Rushdie, who was famously given a fatwa sentence by Iran's Ayatollah Ruhollah Khomeini after the publication of his novel The Satanic Verses in 1998, is scheduled to speak at an event in the northern city of Jaipur this month, but the influential Darul Uloom Deoband seminary has asked the government to take away his visa.
Referring to Rushdie as “the man whose blasphemous writings have hurt the sentiments of Muslims all over the world, Maulana Qasim Nomani, the head of the Islamic school, insisted that he must not be allowed to set foot on Indian soil.”
I call upon the Muslim organizations of the country to mount pressure on the center to withdraw the visa and prevent him visiting India where [tens of millions] community members still feel hurt owing to the anti-Islamic remarks in his writings The Muslims cannot pardon him at any cost, Nomani added.

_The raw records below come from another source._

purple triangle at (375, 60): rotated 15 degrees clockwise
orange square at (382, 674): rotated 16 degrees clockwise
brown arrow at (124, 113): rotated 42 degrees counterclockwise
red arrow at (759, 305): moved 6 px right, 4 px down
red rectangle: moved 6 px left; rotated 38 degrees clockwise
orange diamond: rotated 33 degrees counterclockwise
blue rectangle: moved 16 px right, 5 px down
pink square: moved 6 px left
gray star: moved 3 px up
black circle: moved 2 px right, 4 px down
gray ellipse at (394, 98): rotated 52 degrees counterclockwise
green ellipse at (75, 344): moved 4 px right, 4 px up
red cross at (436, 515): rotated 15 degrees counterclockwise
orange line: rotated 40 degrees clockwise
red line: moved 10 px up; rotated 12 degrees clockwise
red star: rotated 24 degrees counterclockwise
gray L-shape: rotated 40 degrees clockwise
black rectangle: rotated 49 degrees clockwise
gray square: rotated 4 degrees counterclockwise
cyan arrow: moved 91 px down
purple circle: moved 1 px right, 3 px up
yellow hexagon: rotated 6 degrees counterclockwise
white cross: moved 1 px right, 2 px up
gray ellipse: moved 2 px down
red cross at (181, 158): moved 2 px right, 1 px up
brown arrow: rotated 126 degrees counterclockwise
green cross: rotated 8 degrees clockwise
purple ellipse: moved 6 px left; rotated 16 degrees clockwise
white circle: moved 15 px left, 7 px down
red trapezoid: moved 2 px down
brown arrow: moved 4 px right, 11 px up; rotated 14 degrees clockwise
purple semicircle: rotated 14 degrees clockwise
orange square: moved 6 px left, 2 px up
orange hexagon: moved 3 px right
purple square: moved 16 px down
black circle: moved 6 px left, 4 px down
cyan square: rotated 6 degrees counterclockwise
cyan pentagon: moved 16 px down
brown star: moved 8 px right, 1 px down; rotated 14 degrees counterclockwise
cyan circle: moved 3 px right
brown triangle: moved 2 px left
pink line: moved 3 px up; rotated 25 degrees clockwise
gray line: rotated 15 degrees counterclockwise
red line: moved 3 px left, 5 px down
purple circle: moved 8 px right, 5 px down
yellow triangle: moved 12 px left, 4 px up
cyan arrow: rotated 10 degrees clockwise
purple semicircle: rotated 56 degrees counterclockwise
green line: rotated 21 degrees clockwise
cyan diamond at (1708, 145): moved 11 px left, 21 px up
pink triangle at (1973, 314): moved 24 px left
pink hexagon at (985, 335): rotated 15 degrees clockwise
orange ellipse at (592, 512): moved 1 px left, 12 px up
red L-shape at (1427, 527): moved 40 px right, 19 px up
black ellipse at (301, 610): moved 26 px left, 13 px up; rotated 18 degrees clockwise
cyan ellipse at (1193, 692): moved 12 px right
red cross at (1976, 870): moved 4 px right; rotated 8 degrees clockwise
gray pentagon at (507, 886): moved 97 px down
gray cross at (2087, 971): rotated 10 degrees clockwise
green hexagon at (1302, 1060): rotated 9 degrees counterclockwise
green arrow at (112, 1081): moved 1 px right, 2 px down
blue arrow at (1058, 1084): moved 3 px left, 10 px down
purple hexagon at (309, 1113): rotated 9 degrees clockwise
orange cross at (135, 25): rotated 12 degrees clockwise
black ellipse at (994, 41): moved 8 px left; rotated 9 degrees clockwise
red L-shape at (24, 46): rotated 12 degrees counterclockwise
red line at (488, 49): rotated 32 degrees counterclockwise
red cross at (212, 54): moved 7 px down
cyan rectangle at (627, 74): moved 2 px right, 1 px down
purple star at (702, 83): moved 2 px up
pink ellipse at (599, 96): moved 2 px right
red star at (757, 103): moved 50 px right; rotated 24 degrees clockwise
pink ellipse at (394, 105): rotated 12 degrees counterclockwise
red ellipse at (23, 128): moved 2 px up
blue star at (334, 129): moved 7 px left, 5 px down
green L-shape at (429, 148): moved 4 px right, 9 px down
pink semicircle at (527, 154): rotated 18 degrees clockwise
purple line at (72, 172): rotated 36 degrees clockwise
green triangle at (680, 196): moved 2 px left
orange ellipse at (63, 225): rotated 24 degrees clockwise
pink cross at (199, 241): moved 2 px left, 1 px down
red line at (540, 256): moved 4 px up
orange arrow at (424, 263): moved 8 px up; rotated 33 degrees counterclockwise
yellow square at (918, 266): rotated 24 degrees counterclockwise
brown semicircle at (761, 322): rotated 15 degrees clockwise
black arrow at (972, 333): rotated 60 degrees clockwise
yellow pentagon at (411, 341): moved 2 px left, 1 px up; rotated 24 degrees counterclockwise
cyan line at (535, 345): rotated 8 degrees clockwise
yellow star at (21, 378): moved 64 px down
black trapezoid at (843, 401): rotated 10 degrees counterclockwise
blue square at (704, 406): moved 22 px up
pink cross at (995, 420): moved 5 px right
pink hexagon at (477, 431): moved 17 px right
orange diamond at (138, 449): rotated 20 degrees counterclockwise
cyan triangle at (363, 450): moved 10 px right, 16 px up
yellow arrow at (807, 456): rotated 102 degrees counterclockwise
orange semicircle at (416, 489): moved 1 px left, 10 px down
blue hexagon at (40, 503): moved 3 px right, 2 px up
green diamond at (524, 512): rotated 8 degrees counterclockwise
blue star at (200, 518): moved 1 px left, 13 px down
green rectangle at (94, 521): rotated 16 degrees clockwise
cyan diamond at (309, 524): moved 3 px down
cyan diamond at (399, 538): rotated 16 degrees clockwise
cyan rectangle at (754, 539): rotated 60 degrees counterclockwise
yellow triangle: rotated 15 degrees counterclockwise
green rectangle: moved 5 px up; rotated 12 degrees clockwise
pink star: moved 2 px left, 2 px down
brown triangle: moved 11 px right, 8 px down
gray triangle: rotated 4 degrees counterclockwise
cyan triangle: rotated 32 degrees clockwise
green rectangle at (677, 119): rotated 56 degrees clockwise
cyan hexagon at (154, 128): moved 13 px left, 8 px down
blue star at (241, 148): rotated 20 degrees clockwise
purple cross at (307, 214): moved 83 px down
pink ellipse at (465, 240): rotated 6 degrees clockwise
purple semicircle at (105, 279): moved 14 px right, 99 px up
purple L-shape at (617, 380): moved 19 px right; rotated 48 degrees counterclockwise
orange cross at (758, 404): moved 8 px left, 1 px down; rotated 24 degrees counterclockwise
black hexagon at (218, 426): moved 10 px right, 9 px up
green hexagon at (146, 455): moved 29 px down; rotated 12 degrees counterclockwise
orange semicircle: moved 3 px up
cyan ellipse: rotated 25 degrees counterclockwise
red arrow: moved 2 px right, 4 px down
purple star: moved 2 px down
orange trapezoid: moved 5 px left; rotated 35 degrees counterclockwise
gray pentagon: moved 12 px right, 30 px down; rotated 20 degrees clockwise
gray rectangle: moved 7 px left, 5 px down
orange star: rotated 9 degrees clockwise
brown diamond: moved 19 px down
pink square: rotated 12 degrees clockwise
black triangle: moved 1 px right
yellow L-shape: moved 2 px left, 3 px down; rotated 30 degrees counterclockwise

The government has refused to bar Rushdie's entry, and the writer, who was born in Mumbai, was quick to point out on Twitter that for the record, I don't need a visa.
The Darul Uloom seminary and the Deobandi Islamic movement have millions of followers around the world and India was one of the countries that banned The Satanic Verses after its publication. The fatwa -- or death sentence -- against Rushie was lifted in 1998, but he is still a controversial and blasphemous figure for many Muslims.
“Whenever Rushdie has come here, we have always condemned it,” seminary deputy vice chancellor Maulana Abdul Khaliq told Agnce France Presse.
“People who admire him can go and find him abroad.”
Even members of the Bharatiya Janata Party, a Hindu nationalist party in the state of Uttar Pradesh where the school is located, has suggested that Rushie should not be allowed at the festival, because he will cause tensions between communities as the state prepares for elections.
“India is a country where the sentiments of each community and caste are respected,” Maulana Khalid Rashid Farangi Mahali echoed to Reuters. “And therefore such a man should not be permitted to come to the country.”
Jaipur Literature Festival co-director William Dalrymple has apologized to Rushdie.
He's one of the greatest artists India has created, one of the greatest figures to come out of the Indian Muslim community and people should be proud of what he's achieved, he said.